TASK PROMPT. There are pictures in the records below; leave them out and set down exactly the lines from the one holding "10713 SK Oberkirch" through the one holding "to:Come si diffonde il Calore".

TASK INPUTS.
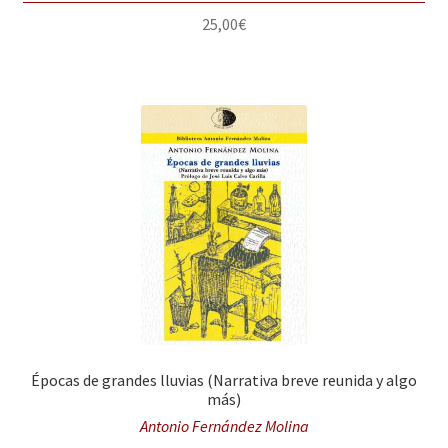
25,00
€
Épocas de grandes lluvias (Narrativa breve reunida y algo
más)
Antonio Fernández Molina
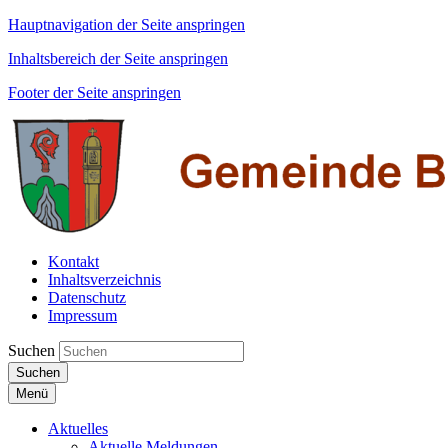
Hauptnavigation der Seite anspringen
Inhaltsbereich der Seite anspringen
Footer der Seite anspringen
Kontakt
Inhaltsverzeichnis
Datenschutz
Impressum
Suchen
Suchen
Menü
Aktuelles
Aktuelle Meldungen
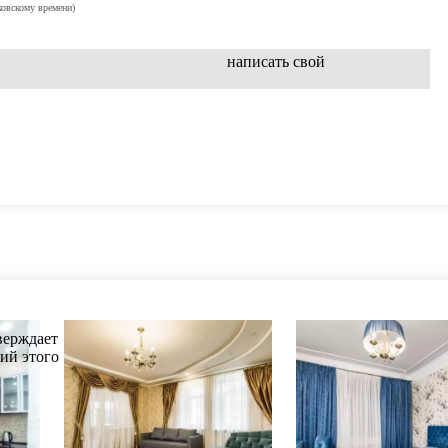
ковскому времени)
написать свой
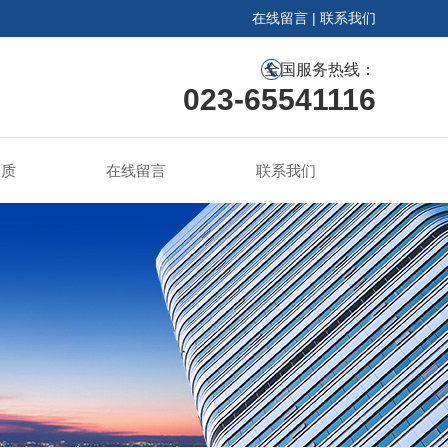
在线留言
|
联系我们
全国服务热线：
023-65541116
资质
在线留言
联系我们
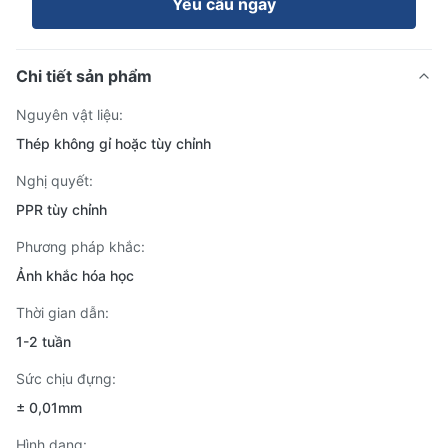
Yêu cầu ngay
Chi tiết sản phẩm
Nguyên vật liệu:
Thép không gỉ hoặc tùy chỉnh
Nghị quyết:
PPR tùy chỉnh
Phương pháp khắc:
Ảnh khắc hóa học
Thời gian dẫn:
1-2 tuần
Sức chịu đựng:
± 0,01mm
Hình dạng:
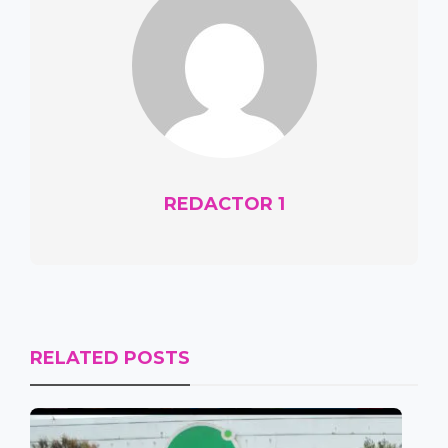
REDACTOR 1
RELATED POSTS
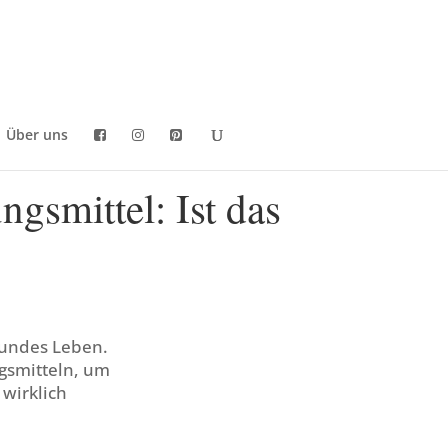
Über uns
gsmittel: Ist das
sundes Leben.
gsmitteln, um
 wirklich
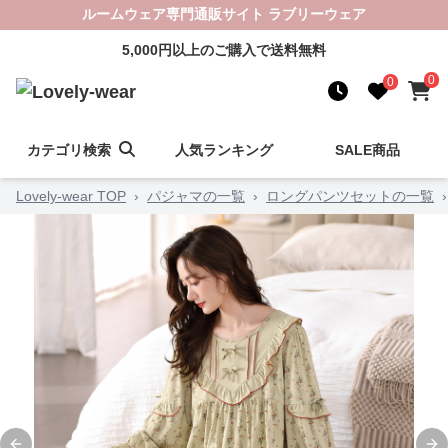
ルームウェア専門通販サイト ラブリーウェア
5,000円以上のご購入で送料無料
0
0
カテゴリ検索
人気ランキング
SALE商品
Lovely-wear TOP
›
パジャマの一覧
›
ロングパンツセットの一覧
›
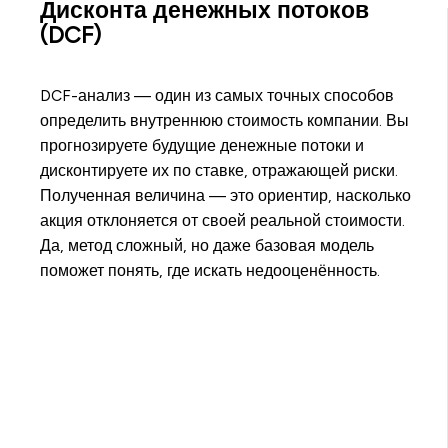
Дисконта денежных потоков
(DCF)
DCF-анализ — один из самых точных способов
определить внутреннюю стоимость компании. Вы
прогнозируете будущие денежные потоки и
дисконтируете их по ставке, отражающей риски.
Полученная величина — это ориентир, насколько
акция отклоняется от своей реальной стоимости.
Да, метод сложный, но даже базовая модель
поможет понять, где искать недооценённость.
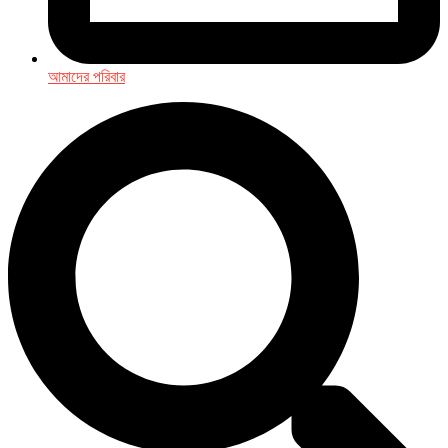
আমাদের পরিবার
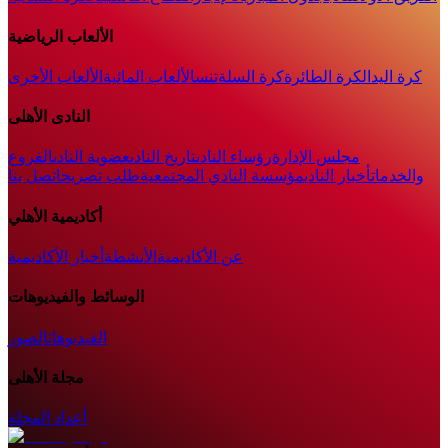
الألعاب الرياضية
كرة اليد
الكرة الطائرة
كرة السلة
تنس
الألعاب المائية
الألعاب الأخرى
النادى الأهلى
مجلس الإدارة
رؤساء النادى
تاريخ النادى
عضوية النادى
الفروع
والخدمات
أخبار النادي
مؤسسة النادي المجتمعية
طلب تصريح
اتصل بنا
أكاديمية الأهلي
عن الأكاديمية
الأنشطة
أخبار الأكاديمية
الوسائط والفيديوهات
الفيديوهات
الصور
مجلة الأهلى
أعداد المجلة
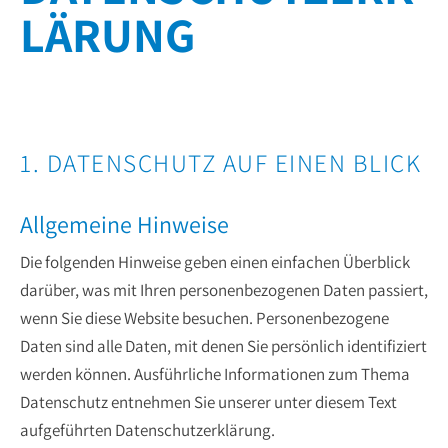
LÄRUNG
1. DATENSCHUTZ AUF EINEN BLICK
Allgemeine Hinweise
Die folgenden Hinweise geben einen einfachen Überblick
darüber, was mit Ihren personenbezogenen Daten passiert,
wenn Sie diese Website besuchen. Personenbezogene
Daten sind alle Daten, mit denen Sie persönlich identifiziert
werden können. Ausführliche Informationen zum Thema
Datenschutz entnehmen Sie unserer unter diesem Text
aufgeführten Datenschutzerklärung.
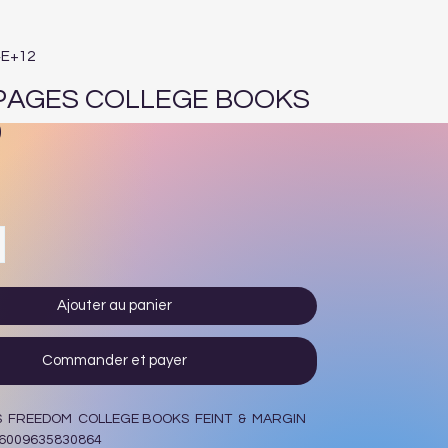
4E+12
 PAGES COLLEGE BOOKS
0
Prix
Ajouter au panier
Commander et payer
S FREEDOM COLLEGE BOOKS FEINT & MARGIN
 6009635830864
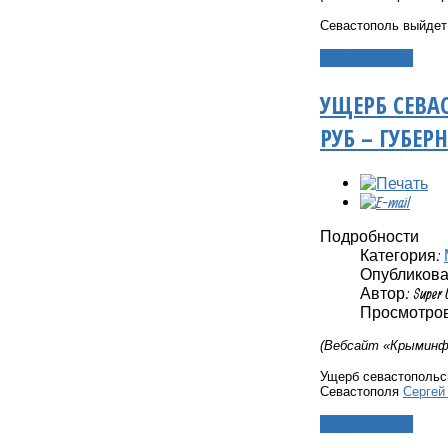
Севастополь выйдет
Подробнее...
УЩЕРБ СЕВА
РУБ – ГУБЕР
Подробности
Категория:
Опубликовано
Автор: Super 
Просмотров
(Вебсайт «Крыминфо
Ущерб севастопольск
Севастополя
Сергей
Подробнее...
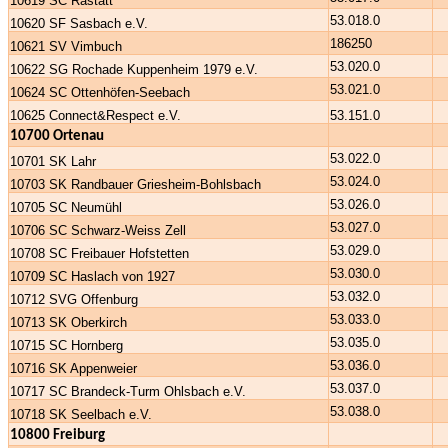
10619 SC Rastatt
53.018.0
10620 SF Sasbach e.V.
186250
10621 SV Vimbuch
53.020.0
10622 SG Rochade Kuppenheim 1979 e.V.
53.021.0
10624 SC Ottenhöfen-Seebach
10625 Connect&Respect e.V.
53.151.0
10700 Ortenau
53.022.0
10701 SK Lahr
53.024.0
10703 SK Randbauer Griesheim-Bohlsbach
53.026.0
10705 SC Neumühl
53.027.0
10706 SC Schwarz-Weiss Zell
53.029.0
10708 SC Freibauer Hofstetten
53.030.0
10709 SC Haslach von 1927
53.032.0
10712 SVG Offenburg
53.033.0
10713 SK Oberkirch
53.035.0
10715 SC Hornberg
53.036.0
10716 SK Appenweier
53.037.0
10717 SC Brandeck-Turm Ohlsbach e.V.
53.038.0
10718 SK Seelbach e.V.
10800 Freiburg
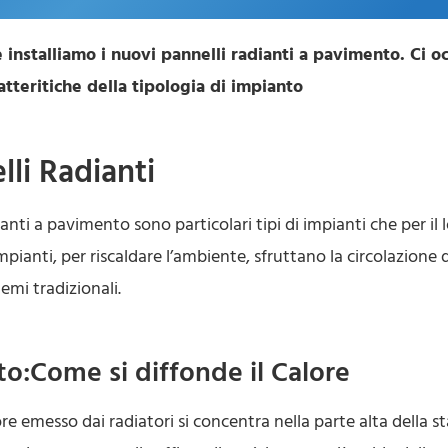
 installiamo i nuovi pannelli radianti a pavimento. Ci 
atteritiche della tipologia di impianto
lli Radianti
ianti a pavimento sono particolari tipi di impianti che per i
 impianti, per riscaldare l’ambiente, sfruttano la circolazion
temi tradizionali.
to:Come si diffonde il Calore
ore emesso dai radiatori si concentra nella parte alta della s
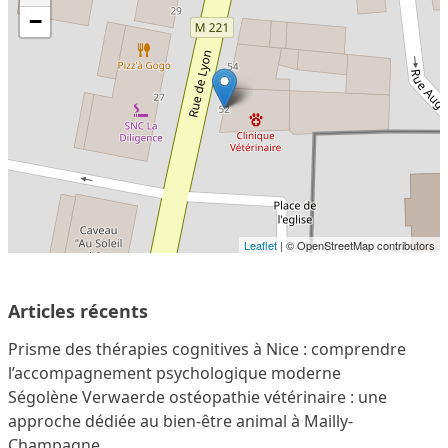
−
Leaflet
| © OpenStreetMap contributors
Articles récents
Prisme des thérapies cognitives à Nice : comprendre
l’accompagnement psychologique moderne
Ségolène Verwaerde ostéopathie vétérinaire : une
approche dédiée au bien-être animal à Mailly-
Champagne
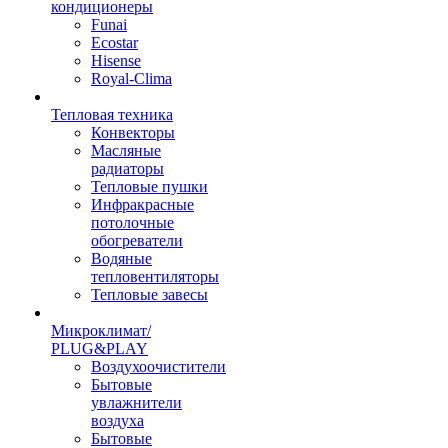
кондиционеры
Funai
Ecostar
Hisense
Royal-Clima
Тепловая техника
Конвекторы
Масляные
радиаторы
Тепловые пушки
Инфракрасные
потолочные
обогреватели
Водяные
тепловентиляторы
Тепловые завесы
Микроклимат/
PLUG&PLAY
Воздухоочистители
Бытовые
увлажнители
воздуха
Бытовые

TASK RESPONSE.
10713 SK Oberkirch
53.035.0
10715 SC Hornberg
53.036.0
10716 SK Appenweier
53.037.0
10717 SC Brandeck-Turm Ohlsbach e.V.
53.038.0
10718 SK Seelbach e.V.
10800 Freiburg
 installiamo i nuovi pannelli radianti a pavimento. Ci 
atteritiche della tipologia di impianto
lli Radianti
ianti a pavimento sono particolari tipi di impianti che per i
 impianti, per riscaldare l’ambiente, sfruttano la circolazion
temi tradizionali.
to:Come si diffonde il Calore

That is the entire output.